In 23 out of 24 cases (95.8%) the procedure was successfully completed. One patient was converted to open distal ureterectomy with a Gibson incision due to peritoneum rupture during dissection of the distal ureter. BCE trifecta was achieved in 95.7% (22/23) cases of all patients finished with PRESS technique. Median OT was 260 min (IQR: 220-305) with median EBL of 100 mL (IQR: 100-250). Median OT for distal ureterectomy was 52 min (IQR: 40-69). No positive surgical margin occurred. Median postoperative hospital stay was 6 d (IQR: 5-7). Median follow-up time was 7 mo (IQR: 5-17). One patient (4.3%) experienced bladder recurrence and no patient developed distant metastasis or died of the disease.

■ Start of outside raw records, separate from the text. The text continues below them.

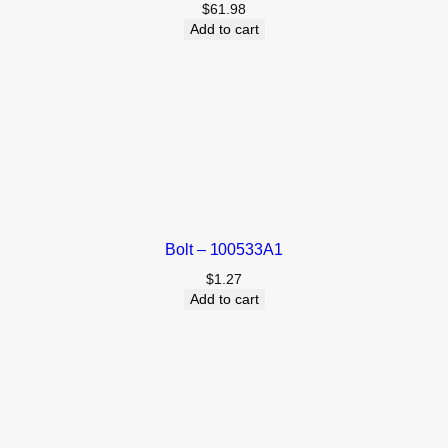
$
61.98
Add to cart
Bolt – 100533A1
$
1.27
Add to cart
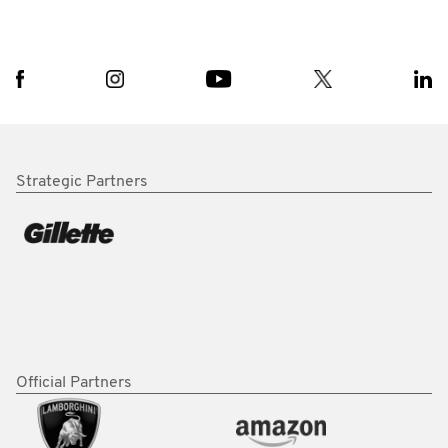
Strategic Partners
Official Partners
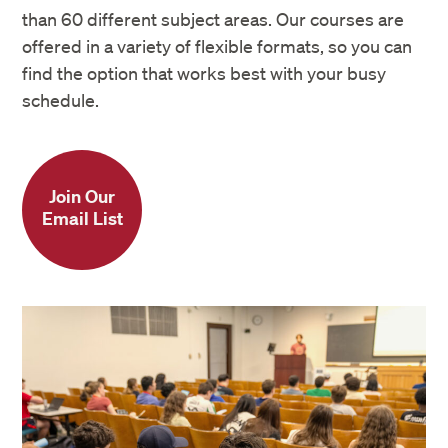
than 60 different subject areas. Our courses are
offered in a variety of flexible formats, so you can
find the option that works best with your busy
schedule.
Join Our
Email List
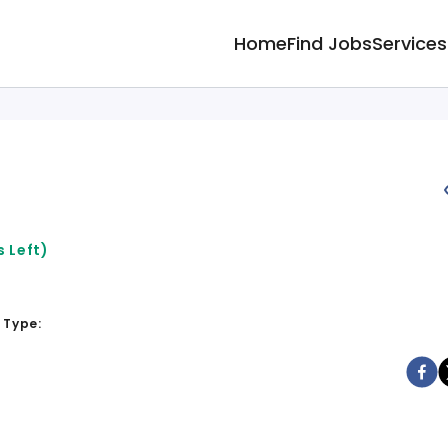
Home
Find Jobs
Services
 Left)
 Type:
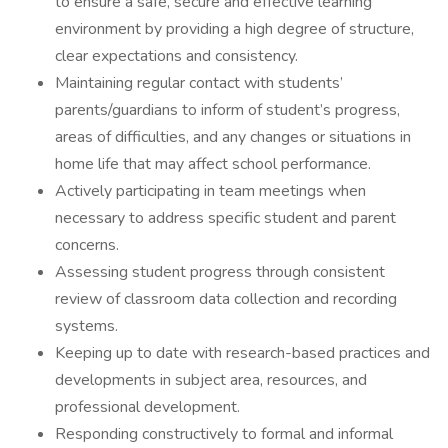
to ensure a safe, secure and effective learning
environment by providing a high degree of structure,
clear expectations and consistency.
Maintaining regular contact with students’
parents/guardians to inform of student’s progress,
areas of difficulties, and any changes or situations in
home life that may affect school performance.
Actively participating in team meetings when
necessary to address specific student and parent
concerns.
Assessing student progress through consistent
review of classroom data collection and recording
systems.
Keeping up to date with research-based practices and
developments in subject area, resources, and
professional development.
Responding constructively to formal and informal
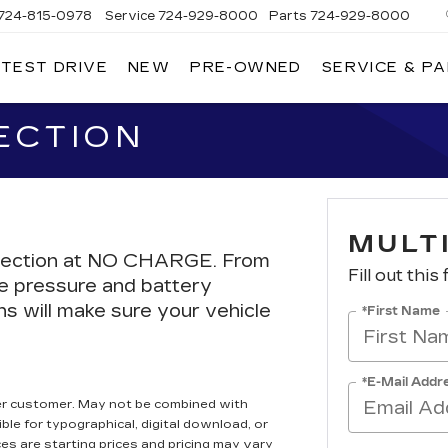
724-815-0978
Service
724-929-8000
Parts
724-929-8000
 TEST DRIVE
NEW
PRE-OWNED
SERVICE & P
ECTION
MULT
Inspection at NO CHARGE. From
Fill out this
re pressure and battery
ns will make sure your vehicle
*First Name
*E-Mail Addr
er customer. May not be combined with
ble for typographical, digital download, or
ces are starting prices and pricing may vary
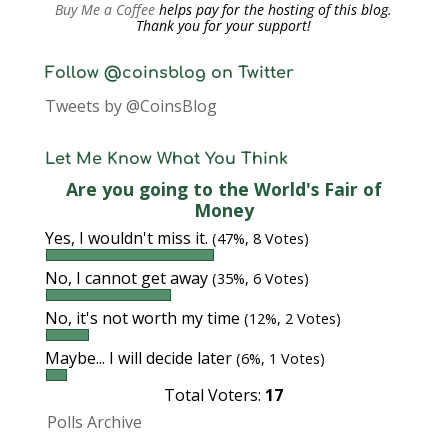
Buy Me a Coffee
helps pay for the hosting of this blog.
Thank you for your support!
Follow @coinsblog on Twitter
Tweets by @CoinsBlog
Let Me Know What You Think
Are you going to the World's Fair of
Money
Yes, I wouldn't miss it.
(47%, 8 Votes)
No, I cannot get away
(35%, 6 Votes)
No, it's not worth my time
(12%, 2 Votes)
Maybe... I will decide later
(6%, 1 Votes)
Total Voters:
17
Polls Archive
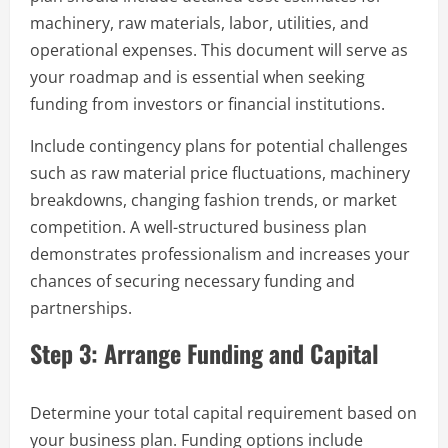
machinery, raw materials, labor, utilities, and
operational expenses. This document will serve as
your roadmap and is essential when seeking
funding from investors or financial institutions.
Include contingency plans for potential challenges
such as raw material price fluctuations, machinery
breakdowns, changing fashion trends, or market
competition. A well-structured business plan
demonstrates professionalism and increases your
chances of securing necessary funding and
partnerships.
Step 3: Arrange Funding and Capital
Determine your total capital requirement based on
your business plan. Funding options include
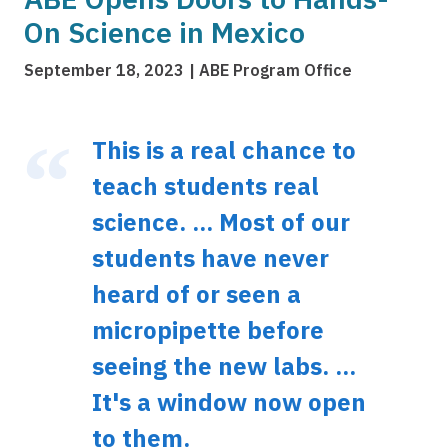
On Science in Mexico
September 18, 2023
ABE Program Office
This is a real chance to
teach students real
science. ... Most of our
students have never
heard of or seen a
micropipette before
seeing the new labs. ...
It's a window now open
to them.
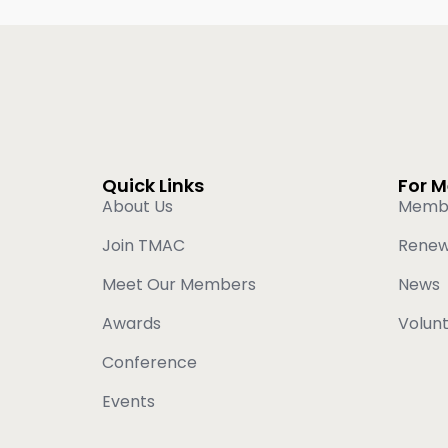
Quick Links
For 
About Us
Memb
Join TMAC
Rene
Meet Our Members
News
Awards
Volun
Conference
Events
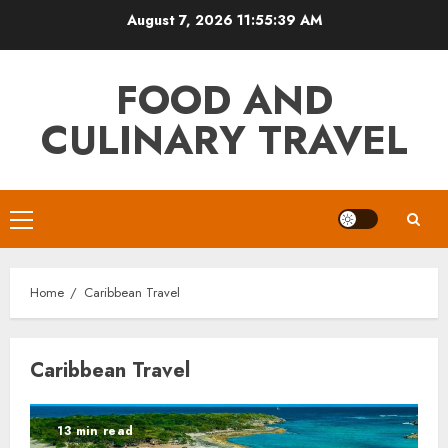
Skip
August 7, 2026
11:55:39 AM
to
content
FOOD AND
CULINARY TRAVEL
Primary
Menu
Home
Caribbean Travel
Caribbean Travel
13 min read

Herein, we demonstrate a standardized retroperitoneoscopic RNU technique that is safe and reproducible, enabling the visual confirmation of complete BCE and facilitating LND. BCE trifecta should be a routine goal in minimally invasive RNU. Prospective comparison with the standard open surgical technique is warranted.
人们对这些微创方法处理膀胱袖套提出了担忧。本研究的目的是描述一种改良的根治性肾输尿管切除术(RNU),采用纯后腹腔镜经膀胱外标准可视(PRESS)膀胱袖套切除术(BCE),并基于术中“三联征”的新概念评估其结果。

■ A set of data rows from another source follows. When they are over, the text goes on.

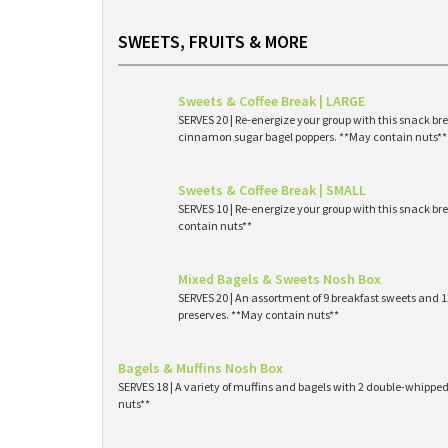
SWEETS, FRUITS & MORE
Sweets & Coffee Break | LARGE
SERVES 20 | Re-energize your group with this snack br
cinnamon sugar bagel poppers. **May contain nuts**
Sweets & Coffee Break | SMALL
SERVES 10 | Re-energize your group with this snack br
contain nuts**
Mixed Bagels & Sweets Nosh Box
SERVES 20 | An assortment of 9 breakfast sweets and
preserves. **May contain nuts**
Bagels & Muffins Nosh Box
SERVES 18 | A variety of muffins and bagels with 2 double-whipp
nuts**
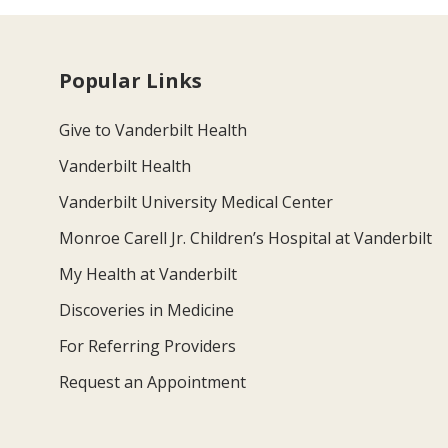
Popular Links
Give to Vanderbilt Health
Vanderbilt Health
Vanderbilt University Medical Center
Monroe Carell Jr. Children’s Hospital at Vanderbilt
My Health at Vanderbilt
Discoveries in Medicine
For Referring Providers
Request an Appointment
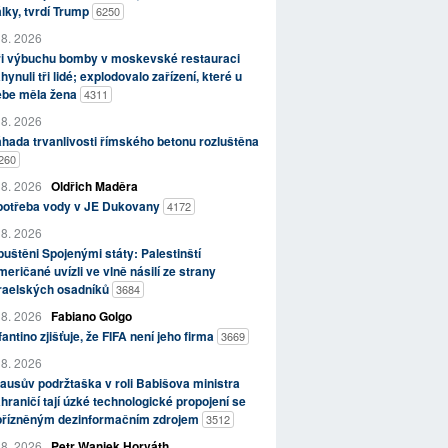
lky, tvrdí Trump
6250
 8. 2026
ři výbuchu bomby v moskevské restauraci
hynuli tři lidé; explodovalo zařízení, které u
ebe měla žena
4311
 8. 2026
hada trvanlivosti římského betonu rozluštěna
260
 8. 2026
Oldřich Maděra
potřeba vody v JE Dukovany
4172
 8. 2026
uštěni Spojenými státy: Palestinští
eričané uvízli ve vlně násilí ze strany
zraelských osadníků
3684
 8. 2026
Fabiano Golgo
fantino zjišťuje, že FIFA není jeho firma
3669
 8. 2026
ausův podržtaška v roli Babišova ministra
hraničí tají úzké technologické propojení se
přízněným dezinformačním zdrojem
3512
 8. 2026
Petr Waniek Horváth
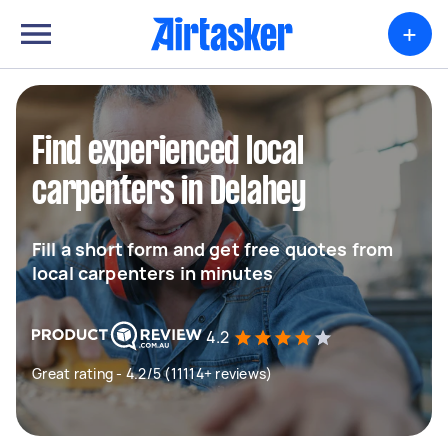
+
Find experienced local
carpenters in Delahey
Fill a short form and get free quotes from
local carpenters in minutes
4.2
Great rating - 4.2/5 (11114+ reviews)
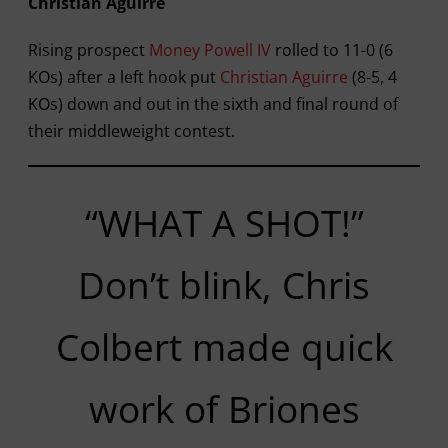
Christian Aguirre
Rising prospect
Money Powell IV
rolled to 11-0 (6
KOs) after a left hook put
Christian Aguirre
(8-5, 4
KOs) down and out in the sixth and final round of
their middleweight contest.
“WHAT A SHOT!”
Don’t blink, Chris
Colbert made quick
work of Briones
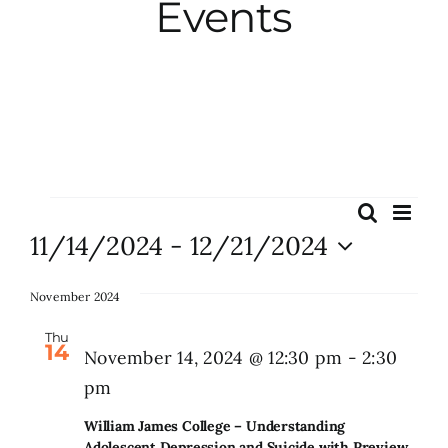
Events
City Hall
More News
Opinion
Events
Eve
Search
Events
List
Vie
11/14/2024
 - 
12/21/2024
Events
Search
Nav
Select
and
date.
November 2024
About
Views
Thu
14
Naviga
November 14, 2024 @ 12:30 pm
-
2:30
Subscribe
pm
William James College – Understanding
GIVE
Adolescent Depression and Suicide with Preview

2017 年 8 月至 2019 年 8 月,24 例上尿路尿路上皮癌患者接受了后腹腔镜 RNU。采用改良的 RNU 联合 PRESS BCE 和淋巴结清扫(LND)。对患者的特征、手术技术、围手术期结果和随访数据进行描述性分析。BCE 三联征定义为整块切除、黏膜对黏膜可靠闭合且无尿液溢出。
24 例患者中有 23 例(95.8%)手术成功完成。1 例患者因远端输尿管分离时腹膜破裂而转为开放远端输尿管切除术和 Gibson 切口。采用 PRESS 技术完成的 23 例患者中,有 95.7%(22/23)例达到 BCE 三联征。中位手术时间为 260 分钟(IQR:220-305),中位出血量为 100 毫升(IQR:100-250)。远端输尿管切除术的中位手术时间为 52 分钟(IQR:40-69)。无切缘阳性。中位术后住院时间为 6 天(IQR:5-7)。中位随访时间为 7 个月(IQR:5-17)。1 例患者(4.3%)发生膀胱复发,无患者发生远处转移或死于疾病。
本文展示了一种安全且可重复的标准化后腹腔镜 RNU 技术,能够可视化确认完整的 BCE,并有利于 LND。BCE 三联征应成为微创 RNU 的常规目标。需要与标准开放手术技术进行前瞻性比较。